Sterling’s lack of impetus was a result of news earlier in the day that the UK government borrowed £15.3 billion in August; £2 billion more than in August 2009 and a record amount for any August on record. The increased cost of interest on government debt was cited as the problem but that doesn’t bode well for the future because until they are in a position to start to reduce the principle amount, as interest rates rise, the cost of servicing the existing debt will only rise. We get a bit of insight into the UK interest rate path when the Bank of England publishes the minutes from their last meeting this morning. A vote of 8-1 is likely for their decision to keep interest rates at their historic low with the ubiquitous Andrew Sentence being the dissenter voting in favour of a pre-emptive interest rate hike.

Later in the day we get Eurozone industrial orders data and that may dampen the market enthusiasm for the Euro which was pumped up by successful bond auctions in Ireland, Spain and Greece; three of the most troubling countries in the Eurozone. The interest rates being paid by these governments is well above the EU base rate but that risk premium is probably considered a small price to pay for stability and for each country being seen to be able to service its own debt requirements without resorting to International Monetary Fund or European Central Bank support. Mind you, when the IMF and ECB are clearly happy to support each country in the region, the risk in buying these bonds is very small in real terms.

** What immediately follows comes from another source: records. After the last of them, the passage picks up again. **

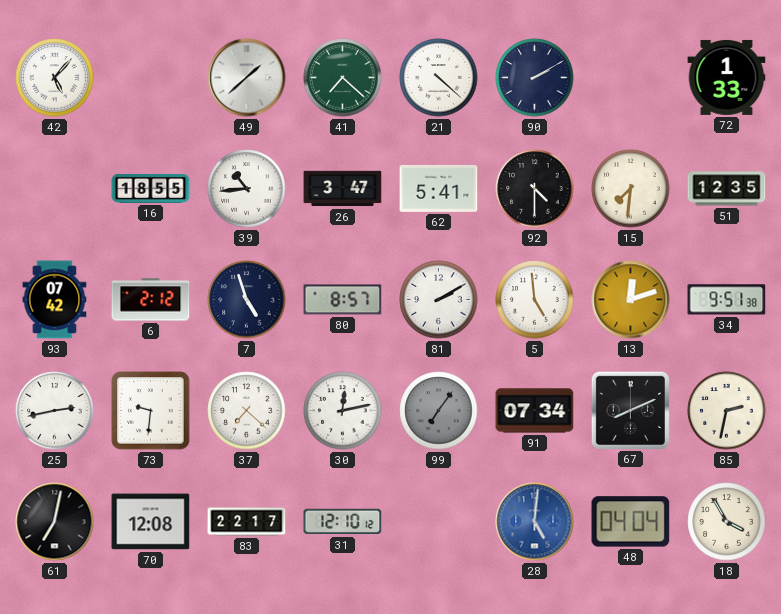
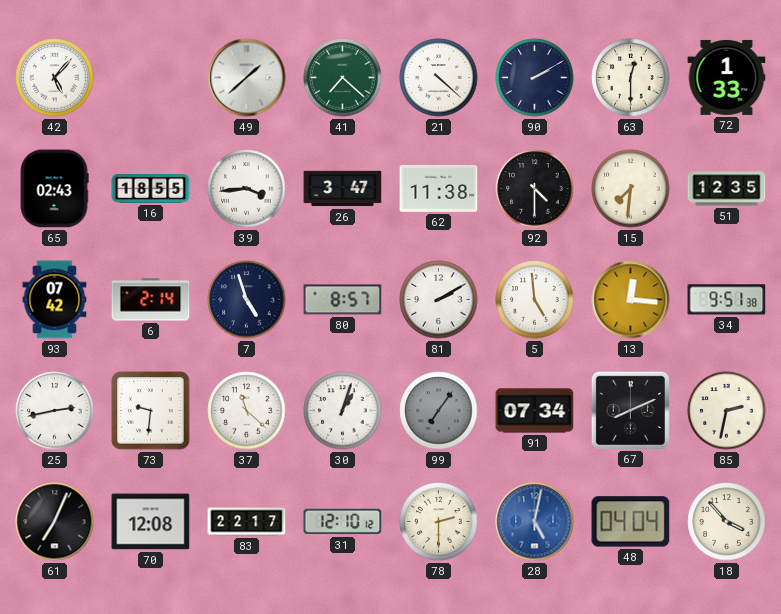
63: none -> 12:30
65: none -> 02:43
39: 10:44 -> 3:44
62: 5:41 -> 11:38
6: 2:12 -> 2:14
13: 12:12 -> 12:16
37: 7:22 -> 11:22
30: 12:13 -> 1:03
61: 7:02 -> 7:04
78: none -> 2:30
28: 5:01 -> 5:02
18: 3:55 -> 3:53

In other news, the Canadian Dollar was largely unmoved by inflation data which printed at a surprisingly high 1.7%. There is an outside chance that the Bank of Canada could further hike interest rates in order to stifle inflation; a bold move while the US is threatening to loosen money supply. Today brings retail sales and leading indicator figures which should keep the Canadian Dollar busy within recent ranges. However, further weakness in the US Dollar will boost commodity prices which are largely priced in USD, so the Canadian Dollar may get an unexpected boost.

Overnight tonight we will get New Zealand’s economic growth data which should point to strong growth and may well strengthen the New Zealand Dollar. Gross Domestic Product growth of some 1.1 percent is forecast; a very healthy level if it proves to be accurate. However, yesterday’s current account figures showed that NZ moved from a surplus to a deficit; an unexpected development and one that brings into question the strength of NZ’s export markets. As export’s play such a major role in New Zealand’s economic activity, there is room for an upset tonight, so automated market orders are recommended.

Elsewhere things were a little less lively. The Australian Dollar made some gains as the US Dollar declined late last night on the basis that those selling the USD were looking for higher interest rates elsewhere. The Reserve Bank of Australia has paused its interest rate hiking program but there is little likelihood of any cuts; so at a time when the US central bank is warning of looser monetary policy, the potential for higher yields in Australia is very attractive to international investors.

And finally, the normal image of bank robbers is that they hurry to a getaway car and speed off with their ill gotten gains but an Oregon woman has been charged with a very peculiar bank robbery where, having demanded and taken money from the Umpqua Bank in Grants Pass, she and her getaway driver stopped to pick up her daughters from primary school before heading home where they were arrested.

“So Cindy, what does your mommy do for a living?”
“I don’t know Miss but you can ask her because here she comes now. Can you see her? She’s the one in the ski mask”.